Multiple solutions of diffusion equations and hydrodynamics

Background. The main goal of the paper is to construct a new class of solutions of the two-dimensional diffusion equation (heat conductivity), which are multivalued functions. New solutions are associated with quasilinear first-order equations that have a hydrodynamic analogy in the class of flows of an ideal fluid. We compare the classical hydrodynamic analogy of the diffusion process with the flow of a viscous fluid and a new analogy with the flow of an ideal fluid. The general role of branch points in the identification of uniquely determined solutions is considered. New solutions of diffusion equations are constructed. Materials and methods.
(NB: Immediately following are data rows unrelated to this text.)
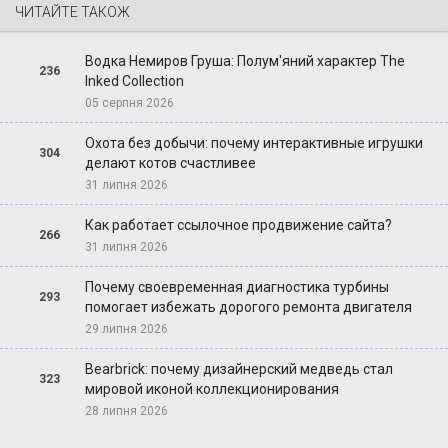
ЧИТАЙТЕ ТАКОЖ
Водка Немиров Груша: Полум'яний характер The
236
Inked Collection
05 серпня 2026
Охота без добычи: почему интерактивные игрушки
304
делают котов счастливее
31 липня 2026
Как работает ссылочное продвижение сайта?
266
31 липня 2026
Почему своевременная диагностика турбины
293
помогает избежать дорогого ремонта двигателя
29 липня 2026
Bearbrick: почему дизайнерский медведь стал
323
мировой иконой коллекционирования
28 липня 2026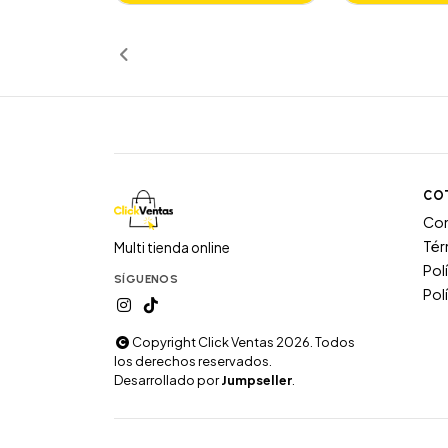
Añadido
Añ
CO
Co
Tér
Multi tienda online
Pol
SÍGUENOS
Pol
Copyright Click Ventas 2026. Todos
los derechos reservados.
Desarrollado por
Jumpseller
.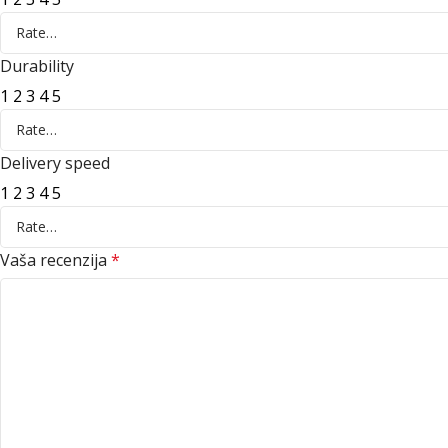
Durability
1
2
3
4
5
Delivery speed
1
2
3
4
5
Vaša recenzija
*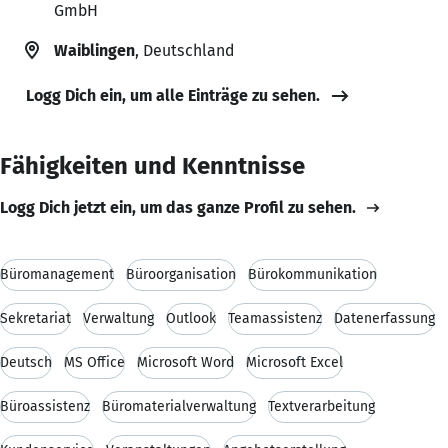
GmbH
Waiblingen
, Deutschland
Logg Dich ein, um alle Einträge zu sehen.
Fähigkeiten und Kenntnisse
Logg Dich jetzt ein, um das ganze Profil zu sehen.
Büromanagement
Büroorganisation
Bürokommunikation
Sekretariat
Verwaltung
Outlook
Teamassistenz
Datenerfassung
Deutsch
MS Office
Microsoft Word
Microsoft Excel
Büroassistenz
Büromaterialverwaltung
Textverarbeitung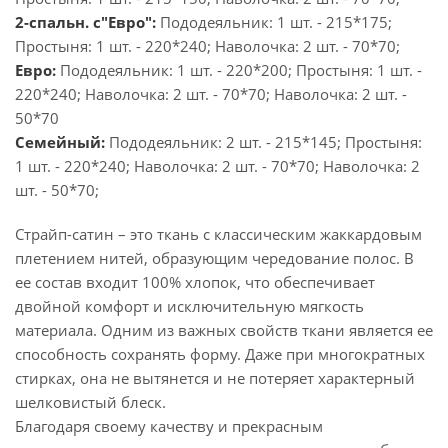
2-спальн. с"Евро":
Пододеяльник: 1 шт. - 215*175;
Простыня: 1 шт. - 220*240; Наволочка: 2 шт. - 70*70;
Евро:
Пододеяльник: 1 шт. - 220*200; Простыня: 1 шт. -
220*240; Наволочка: 2 шт. - 70*70; Наволочка: 2 шт. -
50*70
Семейный:
Пододеяльник: 2 шт. - 215*145; Простыня:
1 шт. - 220*240; Наволочка: 2 шт. - 70*70; Наволочка: 2
шт. - 50*70;
Страйп-сатин – это ткань с классическим жаккардовым
плетением нитей, образующим чередование полос. В
ее состав входит 100% хлопок, что обеспечивает
двойной комфорт и исключительную мягкость
материала. Одним из важных свойств ткани является ее
способность сохранять форму. Даже при многократных
стирках, она не вытянется и не потеряет характерный
шелковистый блеск.
Благодаря своему качеству и прекрасным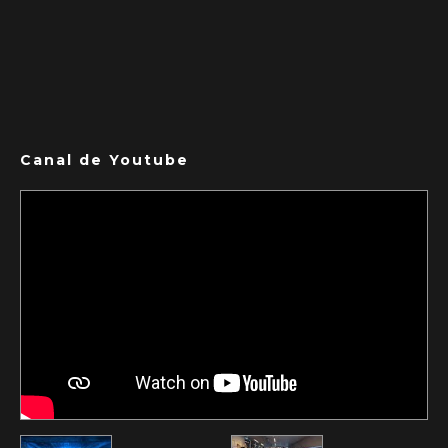
Canal de Youtube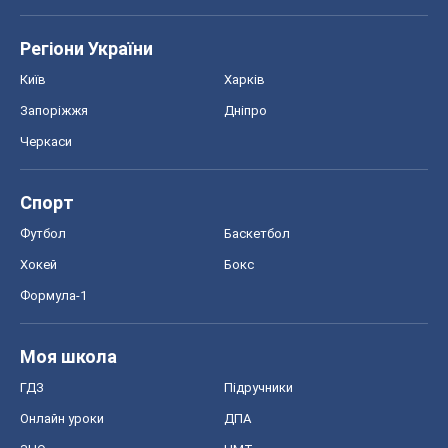
Регіони України
Київ
Харків
Запоріжжя
Дніпро
Черкаси
Спорт
Футбол
Баскетбол
Хокей
Бокс
Формула-1
Моя школа
ГДЗ
Підручники
Онлайн уроки
ДПА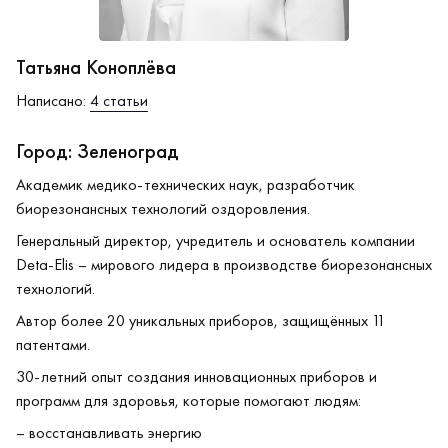
Татьяна Коноплёва
Написано:
4 статьи
Город: Зеленоград
Академик медико-технических наук, разработчик
биорезонансных технологий оздоровления.
Генеральный директор, учредитель и основатель компании
Deta-Elis – мирового лидера в производстве биорезонансных
технологий.
Автор более 20 уникальных приборов, защищённых 11
патентами.
30-летний опыт создания инновационных приборов и
программ для здоровья, которые помогают людям:
– восстанавливать энергию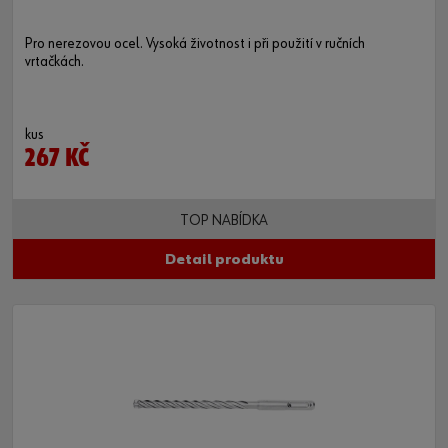
Pro nerezovou ocel. Vysoká životnost i při použití v ručních
vrtačkách.
kus
267 KČ
TOP NABÍDKA
Detail produktu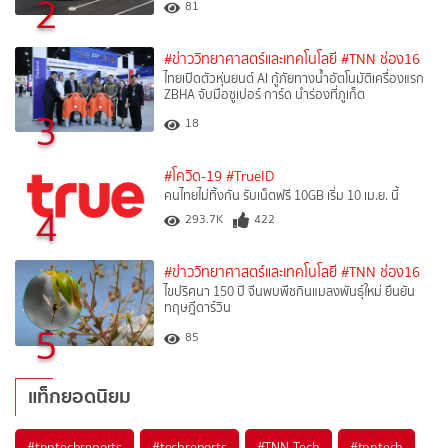
2
81
#ข่าววิทยาศาสตร์และเทคโนโลยี
#TNN ช่อง16
ไทยเปิดตัวหุ่นยนต์ AI กู้ภัยทางน้ำอัตโนมัติเครื่องแรก
ZBHA จับมือซูเปอร์ การ์ด นำร่องที่ภูเก็ต
3
18
#โควิด-19
#TrueID
คนไทยไม่ทิ้งกัน รับเน็ตฟรี 10GB เริ่ม 10 เม.ย. นี้
4
293.7K
422
#ข่าววิทยาศาสตร์และเทคโนโลยี
#TNN ช่อง16
ไขปริศนา 150 ปี จีนพบพืชกินแมลงพันธุ์ใหม่ ยืนยัน
ทฤษฎีดาร์วิน
5
85
แท็กยอดนิยม
#
tnntechreports
#
techreports
#
TNN Tech
#
tnntech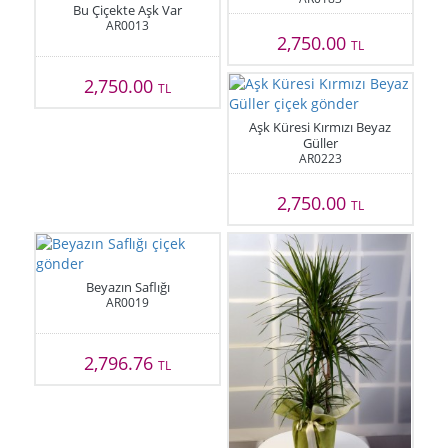
Bu Çiçekte Aşk Var
AR0013
2,750.00
TL
2,750.00
TL
Aşk Küresi Kırmızı Beyaz
Güller
AR0223
2,750.00
TL
Beyazın Saflığı
AR0019
2,796.76
TL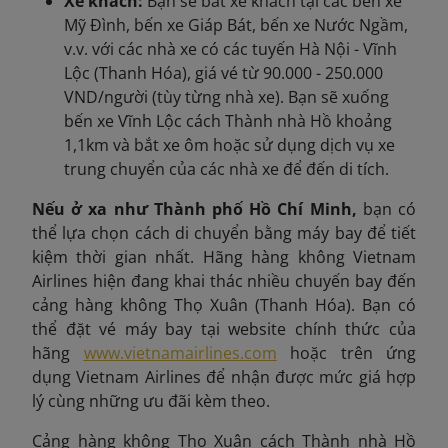
Xe khách:
Bạn sẽ bắt xe khách tại các bến xe
Mỹ Đình, bến xe Giáp Bát, bến xe Nước Ngầm,
v.v. với các nhà xe có các tuyến Hà Nội - Vĩnh
Lộc (Thanh Hóa), giá vé từ 90.000 - 250.000
VND/người (tùy từng nhà xe). Bạn sẽ xuống
bến xe Vĩnh Lộc cách Thành nhà Hồ khoảng
1,1km và bắt xe ôm hoặc sử dụng dịch vụ xe
trung chuyển của các nhà xe để đến di tích.
Nếu ở xa như Thành phố Hồ Chí Minh,
bạn có
thể lựa chọn cách di chuyển bằng máy bay để tiết
kiệm thời gian nhất. Hãng hàng không Vietnam
Airlines hiện đang khai thác nhiều chuyến bay đến
cảng hàng không Thọ Xuân (Thanh Hóa). Bạn có
thể đặt vé máy bay tại website chính thức của
hãng
www.vietnamairlines.com
hoặc trên ứng
dụng Vietnam Airlines để nhận được mức giá hợp
lý cùng những ưu đãi kèm theo.
Cảng hàng không Thọ Xuân cách Thành nhà Hồ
The method of investigation is the analysis of solutions of the diffusion equations written in coordinates on the complex plane. Results. We found general formulas for calculating the exact multivalued solutions of the two-dimensional diffusion equation based on their connection with quasilinear first-order equations. A new hydrodynamic analogy of these solutions is established with the flows of an ideal liquid in the plane. Specific examples of solutions for several important practical problems are given. Conclusions. Developed in this paper, it is shown that the diffusion (thermal conductivity) equations have many-valued functions as solutions, the number of sheets of which is determined by the initial conditions. The developed method gives a new approach to the constancy of the solutions of the diffusion equations both classical and in the class of multivalued functions.